Filtering is very powerful as it allows you to filter out values from the dataset so that you can focus on what's important at any particular point. However, it's not very useful for comparing different subsets of the data. In the preceding example, we were comparing histograms by marking (selecting) different parts of the data and filtering out various rows of data. We can look at much more at a single glance by using trellising. Trellising splits visualizations into panels so that you can see subsets of the data all at the same time.

I suggest trellising by pclass—this is so that we can compare the survival rates of passengers in the various classes on board the Titanic:

  1. Reset the filters as described in Step 6 in the Using filters section.

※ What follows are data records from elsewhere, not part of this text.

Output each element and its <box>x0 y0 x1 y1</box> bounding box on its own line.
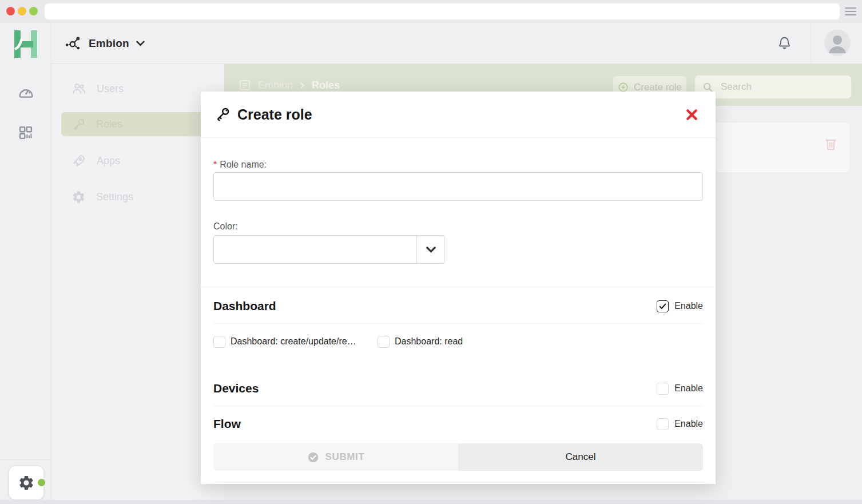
browser-chrome <box>0 0 862 23</box>
section-divider <box>213 323 703 324</box>
search-placeholder: Search <box>721 81 752 93</box>
color-label: Color: <box>213 221 703 232</box>
close-icon[interactable] <box>685 108 698 121</box>
create-role-modal: Create role *Role name: Color: Dashboard <box>201 92 716 484</box>
sidebar-item-settings[interactable]: Settings <box>61 185 216 209</box>
key-icon <box>214 106 231 122</box>
section-devices: Devices Enable <box>213 380 703 406</box>
section-flow: Flow Enable <box>213 415 703 432</box>
sidebar-item-roles[interactable]: Roles <box>61 112 216 136</box>
user-avatar[interactable] <box>824 30 851 56</box>
org-switcher[interactable]: Embion <box>65 23 145 64</box>
network-icon <box>65 35 82 52</box>
trash-icon[interactable] <box>823 136 839 152</box>
module-sidebar: Users Roles Apps Settings <box>51 64 224 504</box>
window-zoom-button[interactable] <box>29 7 38 15</box>
gear-icon <box>18 474 35 491</box>
gear-icon <box>71 190 86 204</box>
browser-menu-icon[interactable] <box>845 7 856 15</box>
breadcrumb-current: Roles <box>312 80 340 92</box>
dashboard-icon[interactable] <box>18 84 34 100</box>
section-divider <box>213 406 703 406</box>
role-name-label: *Role name: <box>213 160 703 170</box>
enable-checkbox-dashboard[interactable] <box>657 300 669 312</box>
modal-body: *Role name: Color: Dashboard Enable <box>201 138 716 433</box>
sidebar-item-label: Settings <box>96 191 133 203</box>
permission-label: Dashboard: read <box>395 336 463 347</box>
left-rail <box>0 23 51 504</box>
submit-label: SUBMIT <box>325 451 365 463</box>
app-logo[interactable] <box>13 30 39 58</box>
enable-label: Enable <box>674 419 703 429</box>
sidebar-item-label: Users <box>97 83 124 95</box>
chevron-down-icon <box>416 236 444 263</box>
enable-checkbox-devices[interactable] <box>657 383 669 395</box>
enable-checkbox-flow[interactable] <box>657 418 669 430</box>
check-circle-icon <box>307 451 319 463</box>
app-header: Embion <box>51 23 862 64</box>
users-icon <box>71 81 86 96</box>
enable-label: Enable <box>674 301 703 311</box>
breadcrumb-separator-icon <box>299 82 305 89</box>
sidebar-item-apps[interactable]: Apps <box>61 149 216 173</box>
rocket-icon <box>71 153 86 168</box>
section-title: Flow <box>213 417 241 431</box>
section-dashboard: Dashboard Enable Dashboard: create/updat… <box>213 297 703 350</box>
window-minimize-button[interactable] <box>18 7 26 15</box>
submit-button[interactable]: SUBMIT <box>213 443 458 471</box>
modal-footer: SUBMIT Cancel <box>201 433 716 484</box>
status-dot <box>38 479 45 486</box>
rail-divider <box>0 459 50 460</box>
url-bar[interactable] <box>45 3 840 19</box>
role-name-input[interactable] <box>213 172 703 201</box>
permission-checkbox-dashboard-read[interactable] <box>378 336 390 348</box>
notifications-bell-icon[interactable] <box>777 35 792 51</box>
chevron-down-icon <box>136 41 145 46</box>
apps-grid-icon[interactable] <box>18 125 34 141</box>
color-select-value <box>214 236 416 263</box>
list-icon <box>238 78 252 92</box>
enable-label: Enable <box>674 383 703 394</box>
required-marker: * <box>213 160 217 169</box>
breadcrumb-root[interactable]: Embion <box>258 80 293 92</box>
section-title: Dashboard <box>213 299 276 313</box>
breadcrumb: Embion Roles <box>238 78 340 92</box>
search-input[interactable]: Search <box>694 75 852 99</box>
cancel-label: Cancel <box>566 451 596 463</box>
color-select[interactable] <box>213 235 445 264</box>
header-divider <box>811 23 811 64</box>
section-title: Devices <box>213 382 259 395</box>
key-icon <box>71 117 86 132</box>
window-close-button[interactable] <box>6 7 15 15</box>
form-sections-divider <box>201 287 716 287</box>
sidebar-item-label: Apps <box>97 155 120 167</box>
sidebar-item-label: Roles <box>96 118 122 130</box>
modal-header: Create role <box>201 92 716 138</box>
sidebar-item-users[interactable]: Users <box>61 77 216 101</box>
org-name: Embion <box>89 37 129 50</box>
permission-checkbox-dashboard-crud[interactable] <box>213 336 225 348</box>
modal-title: Create role <box>237 106 312 123</box>
cancel-button[interactable]: Cancel <box>458 443 703 471</box>
window-bottom-edge <box>0 500 862 504</box>
permission-label: Dashboard: create/update/re… <box>231 336 356 347</box>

  2. From the data panel, click the pclass column and drag it onto the age histogram. You'll see a pop-up panel appear:
  3. Drop pclass onto Use 'pclass' on the vertical trellis axis.:
  1. Notice what happens to the visualization (presuming we have selected all the data in the main bar chart):
  1. We have some fresh insights!
    • Unsurprisingly, but rather unfortunately, your chance of survival was much better as a first-class passenger than if you were from any other class. Notice the 80-year-old first-class passenger all on his own.
    • Third-class passengers were much more numerous than second-class ones, but their survival rate was much, much worse than the other classes'.
    • All second-class children survived.
  1. Experiment with marking different subsets of the data in the main bar chart and observe how the trellised histogram behaves - see if you can gain additional insights!